Adam and Eve. Part I, Short Story (Twisted Love Story).
Part I (of 3)
World came to its end, not literally, because the earth is still spinning, but the world as we knew it will never return.The disease has taken root so deeply, that only a few of us managed to survive.
Apocalypse. Actually many of us should be relieved, since we have been waiting for it, expecting it for a long time. So many movies have been filmed, so many books written, so many theories published... We really should feel a relief... As if, bored of our everyday lives, we couldn't wait for some tragic, irreversible change.
1. The Beginning.
I left Poland as a twenty-something year old. I went to a language camp in Mexico, and then broke through the American border, together with a wonderful family of Mexicans, who, just like me, desired something more from life, dreamed of a brighter future for their children. Wonderful people - so helpful and loving - from the time we met, they treated me as a member of their family. Not returning to Poland was the most difficult decision of my life. I left everything behind, a relationship, my family, everything I knew, and everything I felt safe with. I left the language I was born to speak, my home, my friends…

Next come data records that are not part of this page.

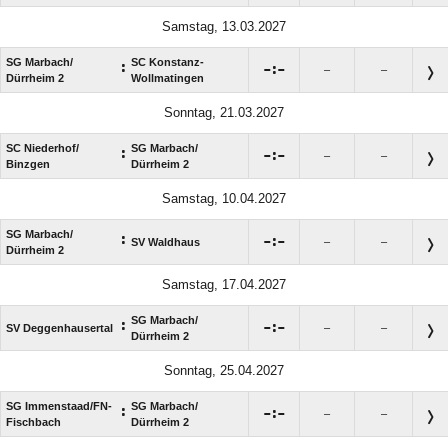
Samstag, 13.03.2027
SG Marbach/​
SC Konstanz-
:

:

–
–
Dürrheim 2
Wollmatingen
Sonntag, 21.03.2027
SC Niederhof/​
SG Marbach/​
:

:

–
–
Binzgen
Dürrheim 2
Samstag, 10.04.2027
SG Marbach/​
:

:

SV Waldhaus
–
–
Dürrheim 2
Samstag, 17.04.2027
SG Marbach/​
:

:

SV Deggenhausertal
–
–
Dürrheim 2
Sonntag, 25.04.2027
SG Immenstaad/​FN-
SG Marbach/​
:

:

–
–
Fischbach
Dürrheim 2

However, in Poland I have always felt like "nothing and nobody", surrounded by unhappy people, always complaining, with no hope of improvement. My new friends infected me with their willingness to fight for a better tomorrow. They invited me to their home, and soon I was involved in the secretive plan of crossing the border to our exciting future.
In the U.S. very quickly I got a job as a maid at a motel, along with Rosalinda, woman who gave helped me survive my few months back in Mexico. I truly earned pennies, but after less than a year I received a receptionist position, when my manager noticed that I learned English rather quickly and with passion. I already knew some English from high school, so it was always easier for me, than for my Mexican family.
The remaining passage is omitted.